Appeals Court Lets Officer Off Hook For ‘Unconstitutional Arrest’ Because He Couldn’t Have Known It Violated Rights
A federal appeals court ruled in favor of an officer in Colleyville, Texas, who used “excessive force” against an 18-year-old woman after police shot and killed her father. The court asserted the officer could not have known force was “clearly unreasonable” in this situation, given the “lack of guiding precedent,” and granted him immunity for his actions.
Even though Erin Lincoln “sufficiently alleged violations of her right to be free from unreasonable seizure and excessive force,” the Fifth Circuit Court of Appeals sided with a district court and agreed the officer could not be sued.
The decision indicates Lincoln alleged the police shot and killed John Lincoln, her father, while she was standing next to him. She fell to the ground and cried. Immediately, Officer Patrick Turner handcuffed and tossed her over his shoulder.
“Turner carried her into the backyard, hung her roughly over the back gate, and then threw her onto her feet. Erin was then put in the back of a police car in handcuffs,” she alleged. She was in the car for a couple hours before police took her to a station for a five-hour interrogation.
John Lincoln suffered from bipolar disorder and had run out of his medication. He grabbed a gun from his father’s house and went over to his mother’s home. His father feared John might pose a danger to his mother, Kathleen. So, his father called John’s sister, Kelly, an Arlington Police Department officer. She called the Colleyville Police Department.
“A large SWAT team arrived, including officers from multiple police departments. A police dispatcher contacted Erin, who explained that her father would not hurt her. As the stand-off continued, Erin attempted to calm her father. At one point the phone rang, and Erin, knowing it was the police, urged her father not to answer it ‘because it would upset him.’ John answered the phone and became upset,” according to the court.
Erin’s father opened the door multiple times while holding the gun. Erin stood by his side. Police eventually gave up on resolving the situation and shot him.
The appeals court concluded Erin’s detention may be a “de facto arrest.” Probable cause was required to take her into custody.
Turner apparently maintained he had “reasonable suspicion” to detain Erin, and there was no “rigid time limit on the duration of an investigatory detention.” He attempted to argue events leading up to the shooting that killed her father could have led officers to suspect Erin was involved in “criminal activity.” He even went so far as to suggest she might be part of a “larger criminal enterprise” but offered no specifics.
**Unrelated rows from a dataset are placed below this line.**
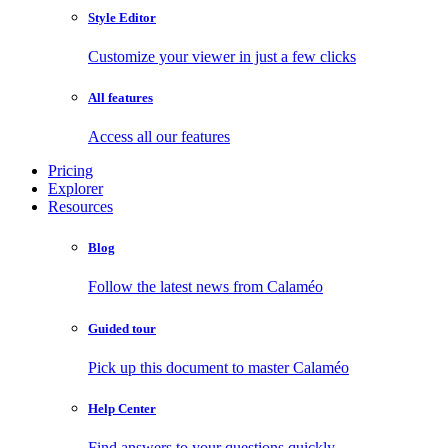
Style Editor
Customize your viewer in just a few clicks
All features
Access all our features
Pricing
Explorer
Resources
Blog
Follow the latest news from Calaméo
Guided tour
Pick up this document to master Calaméo
Help Center
Find answers to your questions quickly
“Accepting Erin’s allegations as true, Turner lacked the ‘minimal level of objective justification’ to detain her,” the appeals court determined.
It was not a “minimally intrusive” stop that may be acceptable under the Fourth Amendment. “A distressed young woman was handcuffed and left in the back of a police car for almost two hours. The stop provoked significant ‘anxiety and alarm,’ and lasted much longer than necessary to obtain information.”
Turner went so far as to claim that Erin could not argue her injuries, psychological and physical, came from him because there were other officers on the scene with him. Yet, in her complaint, she indicated bruises and scratches came from the force that Turner used on her. It was how he treated her that created trauma.
It was an “unconstitutional arrest.” However, the appeals court believed it was possible the officer could have believed it was reasonable to detain, arrest, and handcuff Erin.
“We are not persuaded that ‘every reasonable official would have understood that what he is doing violates that right,'” the appeals court declared.
Listing off prior relevant cases (Dunaway v. New York, Davis v. Mississippi), the appeals court insisted none of them “clearly established that a law enforcement officer could not detain a witness to a police shooting for these two hours while a SWAT team sorted out the scene, at the least when the witness was standing beside a person when the police shot him.”
“Thus, we find that Erin has not shown that the contours of the right were so clearly established that ‘a reasonable official would understand that what he is doing violates that right.'”
The case is remarkable, given there are any number of situations that could occur in the course of police engaging in brutality against a suspect, witness, or bystander. All an officer has to do is allege something novel and suggest these are scenarios federal courts have not dealt with before. Then, the officer can feign ignorance and avoid any responsibility or consequences.
It creates a potentially insurmountable bar for anyone, who alleges they had their constitutional rights violated by a police officer.